Diyanet İşleri Başkanı Mehmet Görmez Hoca aradı ve “Kutlu Doğum”u hatırlattı. “Siyasi ortamın hareketliliği içinde yeterince Kutlu Doğum coşkusunun oluşturulamadığını” söyledi.
Bu hafta içinde ve ay sonuna kadar okullarda, farklı illerde hep Kutlu Doğumla ilgili programlarım vardı ama şu ana kadar yazı yazamamıştım. Siyaset, siyaset ve siyaset...
İyi ki uyardı Görmez Hoca.
Diyanet her sene Rasulullah Efendimizin izinden giderek hem ülkemiz hem İslam dünyası hem de tüm insanlık için hayati önem taşıyan bir konuyu gündeme getirmekteydi.
“Gündem”in belirlenmesi çok önemli bir kere. Çünkü kendi toplumunuzu, İslam toplumlarını ve insanlığı gözlüyorsunuz ve “Acil mesaj”ı tespit ediyorsunuz. “Kur'an'ın, Rasulullah'ın şu mesajı taşınmalı insanlığa” diyorsunuz. Aslında her Cuma minberlerde okunan hutbeler de böyle bir “mesaj kaygısı” ile belirlenmiş olmalıdır.
Bu sene “Güven toplumu” tema'sı seçilmiş; “Hazreti Peygamber ve Güven toplumu.”
Cuma günü Bodrum'a gideceğim, Cumartesi İzmir'de olacağım. Sonraki hafta Pendik'te ve Mersin'de konferanslarım olacak. Hep sevgili Peygamberimiz ve İslam'ımızın “İnsana çağrısı”nı konuşacağız.
İzmir'de “Emin İnsan, Emin Ülke” başlıklı bir sohbetim olacak.
Mersin'de yapacağım konuşmanın başlığı şöyle: “Ya İslam insanı, ya insan krizi.”

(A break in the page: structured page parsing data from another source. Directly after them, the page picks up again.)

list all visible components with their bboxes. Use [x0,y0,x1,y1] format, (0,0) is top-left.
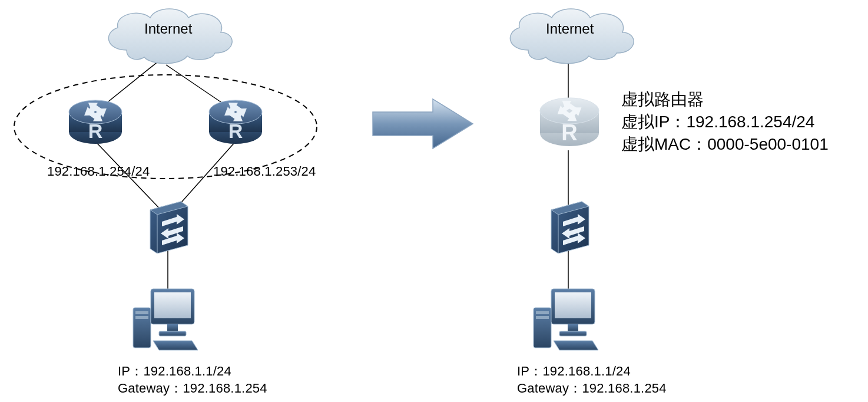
cloud-icon [496,3,643,74]
svg-text:R: R [228,120,243,142]
svg-rect-41 [559,331,587,336]
pc-icon [128,283,199,354]
virtual-router-icon: R [537,93,602,152]
diagram-canvas: Internet R [0,0,868,402]
svg-rect-26 [159,331,186,336]
svg-rect-36 [536,311,549,314]
router-icon: R [66,95,125,149]
svg-marker-27 [153,341,198,350]
svg-rect-25 [167,324,178,331]
virtual-router-ip: 虚拟IP：192.168.1.254/24 [621,111,814,133]
pc-gw-label: Gateway：192.168.1.254 [517,380,667,397]
pc-icon [529,283,599,354]
svg-rect-21 [135,311,148,314]
svg-rect-22 [135,316,148,319]
svg-rect-37 [536,316,549,319]
pc-gw-label: Gateway：192.168.1.254 [118,380,267,397]
cloud-label: Internet [144,21,192,37]
switch-icon [545,199,592,253]
svg-text:R: R [561,120,577,145]
svg-rect-39 [555,292,591,318]
cloud-icon [94,3,241,74]
pc-ip-label: IP：192.168.1.1/24 [517,363,631,380]
svg-rect-24 [154,292,191,318]
svg-text:R: R [88,120,103,142]
router1-ip-label: 192.168.1.254/24 [47,164,150,179]
svg-point-8 [14,75,317,179]
svg-marker-42 [554,341,598,350]
switch-icon [144,199,191,253]
router2-ip-label: 192.168.1.253/24 [213,164,316,179]
pc-ip-label: IP：192.168.1.1/24 [118,363,231,380]
arrow-icon [368,94,480,153]
virtual-router-mac: 虚拟MAC：0000-5e00-0101 [621,133,829,156]
cloud-label: Internet [546,21,594,37]
svg-rect-40 [568,324,578,331]
router-icon: R [206,95,265,149]
virtual-router-title: 虚拟路由器 [621,88,704,111]
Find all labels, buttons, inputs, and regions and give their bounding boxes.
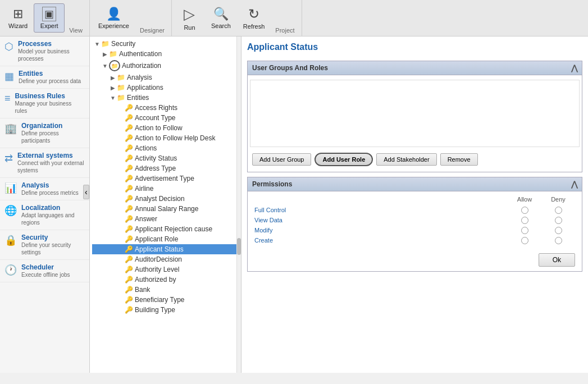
beneficiary-type-leaf-icon: 🔑 bbox=[125, 296, 133, 304]
tree-scrollbar-thumb[interactable] bbox=[237, 238, 241, 255]
full-control-deny-radio[interactable] bbox=[555, 207, 562, 214]
wizard-label: Wizard bbox=[8, 22, 28, 29]
create-deny-radio[interactable] bbox=[555, 237, 562, 244]
authorization-expand-icon: ▼ bbox=[101, 63, 109, 69]
sidebar-item-organization[interactable]: 🏢 Organization Define process participan… bbox=[0, 118, 89, 148]
sidebar-item-scheduler[interactable]: 🕐 Scheduler Execute offline jobs bbox=[0, 260, 89, 282]
tree-node-entities[interactable]: ▼ 📁 Entities bbox=[92, 93, 239, 103]
action-to-follow-leaf-icon: 🔑 bbox=[125, 124, 133, 132]
search-button[interactable]: 🔍 Search bbox=[205, 3, 237, 33]
annual-salary-leaf-icon: 🔑 bbox=[125, 205, 133, 213]
tree-node-actions[interactable]: 🔑 Actions bbox=[92, 143, 239, 153]
tree-node-beneficiary-type[interactable]: 🔑 Beneficiary Type bbox=[92, 295, 239, 305]
tree-node-analyst-decision[interactable]: 🔑 Analyst Decision bbox=[92, 194, 239, 204]
full-control-deny[interactable] bbox=[541, 205, 575, 215]
expert-icon: ▣ bbox=[42, 7, 56, 21]
organization-icon: 🏢 bbox=[4, 122, 17, 135]
entities-title: Entities bbox=[19, 70, 81, 77]
tree-node-authentication[interactable]: ▶ 📁 Authentication bbox=[92, 49, 239, 59]
tree-node-action-help[interactable]: 🔑 Action to Follow Help Desk bbox=[92, 133, 239, 143]
sidebar-item-business-rules[interactable]: ≡ Business Rules Manage your business ru… bbox=[0, 89, 89, 118]
full-control-allow[interactable] bbox=[508, 205, 541, 215]
refresh-button[interactable]: ↻ Refresh bbox=[237, 3, 271, 33]
tree-node-security[interactable]: ▼ 📁 Security bbox=[92, 39, 239, 49]
sidebar-item-localization[interactable]: 🌐 Localization Adapt languages and regio… bbox=[0, 200, 89, 230]
remove-button[interactable]: Remove bbox=[440, 153, 478, 166]
view-data-deny-radio[interactable] bbox=[555, 217, 562, 224]
wizard-button[interactable]: ⊞ Wizard bbox=[2, 3, 34, 33]
tree-node-applications[interactable]: ▶ 📁 Applications bbox=[92, 83, 239, 93]
refresh-icon: ↻ bbox=[248, 6, 259, 22]
advertisement-type-text: Advertisement Type bbox=[135, 175, 194, 182]
user-groups-buttons: Add User Group Add User Role Add Stakeho… bbox=[250, 149, 580, 170]
security-node-text: Security bbox=[111, 40, 135, 48]
tree-node-applicant-status[interactable]: 🔑 Applicant Status bbox=[92, 244, 239, 254]
tree-node-authorized-by[interactable]: 🔑 Authorized by bbox=[92, 275, 239, 285]
tree-node-action-to-follow[interactable]: 🔑 Action to Follow bbox=[92, 123, 239, 133]
security-folder-icon: 📁 bbox=[101, 40, 110, 48]
full-control-allow-radio[interactable] bbox=[521, 207, 528, 214]
activity-status-leaf-icon: 🔑 bbox=[125, 154, 133, 162]
modify-deny[interactable] bbox=[541, 225, 575, 235]
tree-node-access-rights[interactable]: 🔑 Access Rights bbox=[92, 103, 239, 113]
tree-node-annual-salary[interactable]: 🔑 Annual Salary Range bbox=[92, 204, 239, 214]
view-data-allow-radio[interactable] bbox=[521, 217, 528, 224]
sidebar-item-analysis[interactable]: 📊 Analysis Define process metrics bbox=[0, 178, 89, 200]
run-icon: ▷ bbox=[184, 6, 195, 23]
sidebar-item-external-systems[interactable]: ⇄ External systems Connect with your ext… bbox=[0, 148, 89, 178]
sidebar-item-security[interactable]: 🔒 Security Define your security settings bbox=[0, 230, 89, 260]
tree-node-authority-level[interactable]: 🔑 Authority Level bbox=[92, 264, 239, 275]
tree-node-applicant-role[interactable]: 🔑 Applicant Role bbox=[92, 234, 239, 244]
sidebar-item-processes[interactable]: ⬡ Processes Model your business processe… bbox=[0, 36, 89, 66]
analysis-expand-icon: ▶ bbox=[109, 75, 117, 81]
tree-node-advertisement-type[interactable]: 🔑 Advertisement Type bbox=[92, 173, 239, 184]
tree-node-analysis[interactable]: ▶ 📁 Analysis bbox=[92, 72, 239, 83]
tree-node-applicant-rejection[interactable]: 🔑 Applicant Rejection cause bbox=[92, 224, 239, 234]
tree-node-account-type[interactable]: 🔑 Account Type bbox=[92, 113, 239, 123]
sidebar-item-entities[interactable]: ▦ Entities Define your process data bbox=[0, 66, 89, 89]
user-groups-collapse-button[interactable]: ⋀ bbox=[571, 63, 577, 72]
view-data-deny[interactable] bbox=[541, 215, 575, 225]
tree-node-authorization[interactable]: ▼ 📁 Authorization bbox=[92, 59, 239, 72]
expert-button[interactable]: ▣ Expert bbox=[34, 3, 65, 33]
experience-button[interactable]: 👤 Experience bbox=[92, 3, 135, 33]
create-allow-radio[interactable] bbox=[521, 237, 528, 244]
tree-node-answer[interactable]: 🔑 Answer bbox=[92, 214, 239, 224]
action-help-text: Action to Follow Help Desk bbox=[135, 134, 215, 142]
permissions-collapse-button[interactable]: ⋀ bbox=[571, 180, 577, 189]
ok-button-row: Ok bbox=[250, 248, 580, 269]
modify-deny-radio[interactable] bbox=[555, 227, 562, 234]
user-groups-header-label: User Groups And Roles bbox=[252, 64, 328, 72]
tree-node-auditor-decision[interactable]: 🔑 AuditorDecision bbox=[92, 254, 239, 264]
account-type-text: Account Type bbox=[135, 114, 176, 122]
experience-label: Experience bbox=[98, 22, 129, 29]
add-stakeholder-button[interactable]: Add Stakeholder bbox=[376, 153, 436, 166]
tree-scrollbar[interactable] bbox=[236, 36, 241, 373]
external-systems-desc: Connect with your external systems bbox=[17, 159, 85, 174]
tree-node-address-type[interactable]: 🔑 Address Type bbox=[92, 163, 239, 173]
modify-allow-radio[interactable] bbox=[521, 227, 528, 234]
processes-icon: ⬡ bbox=[4, 40, 13, 53]
tree-node-building-type[interactable]: 🔑 Building Type bbox=[92, 305, 239, 315]
auditor-decision-leaf-icon: 🔑 bbox=[125, 255, 133, 263]
tree-node-activity-status[interactable]: 🔑 Activity Status bbox=[92, 153, 239, 163]
sidebar-collapse-button[interactable]: ‹ bbox=[83, 185, 89, 199]
user-groups-header: User Groups And Roles ⋀ bbox=[247, 61, 582, 75]
run-button[interactable]: ▷ Run bbox=[174, 3, 205, 33]
applicant-rejection-leaf-icon: 🔑 bbox=[125, 225, 133, 233]
view-data-allow[interactable] bbox=[508, 215, 541, 225]
add-user-role-button[interactable]: Add User Role bbox=[314, 153, 373, 166]
external-systems-title: External systems bbox=[17, 152, 85, 159]
search-label: Search bbox=[211, 22, 231, 29]
modify-allow[interactable] bbox=[508, 225, 541, 235]
auditor-decision-text: AuditorDecision bbox=[135, 255, 182, 263]
tree-node-airline[interactable]: 🔑 Airline bbox=[92, 184, 239, 194]
add-user-group-button[interactable]: Add User Group bbox=[252, 153, 311, 166]
create-deny[interactable] bbox=[541, 235, 575, 245]
tree-node-bank[interactable]: 🔑 Bank bbox=[92, 285, 239, 295]
tree-panel: ▼ 📁 Security ▶ 📁 Authentication ▼ 📁 Auth… bbox=[90, 36, 241, 373]
authentication-folder-icon: 📁 bbox=[109, 50, 117, 58]
ok-button[interactable]: Ok bbox=[539, 253, 575, 267]
create-allow[interactable] bbox=[508, 235, 541, 245]
localization-title: Localization bbox=[21, 204, 85, 212]
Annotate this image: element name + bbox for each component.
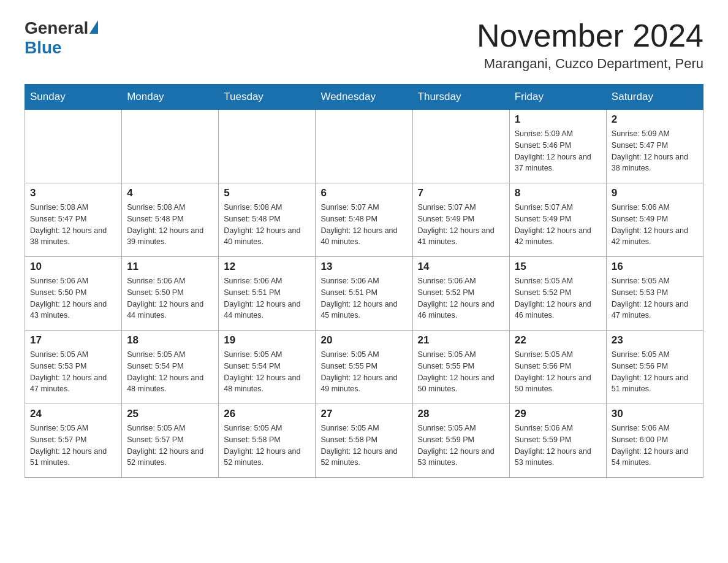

Pendik'te “Rasulullah'a Kardeş Olmak” başlığı ile Rasulullah sallallahü aleyhi ve sellemle buluşmaya çalışacağız.
Diyanet'in bu seneki “Güven Toplumu” tema'sı, İslam'ın inşa etmeyi amaçladığı ama bugün İslam dünyası dahil -belki en çok İslam dünyasında olmak üzere- güven sancısı yaşayan tüm insanlığın ilacı gibi.
Yani asli kişilik özelliğinden ikisi “Sıdk ve Emanet” olan bir insanlık mürebbisi gelecek ve yeniden insanın yüreğini “Emn” ile yoğuracak. “Emn” yani serapa güven. O, Allah Rasulü Hazreti Muhammed Mustafa'dan (sallallahü aleyhi ve sellemde) başkası değildir.
O kuşkusuz her insan gibi fanidir, ama Hazreti Ebubekir'in Rasulullah'ın vefat anında söylediği gibi “O'nun getirdiği değerler bakidir.”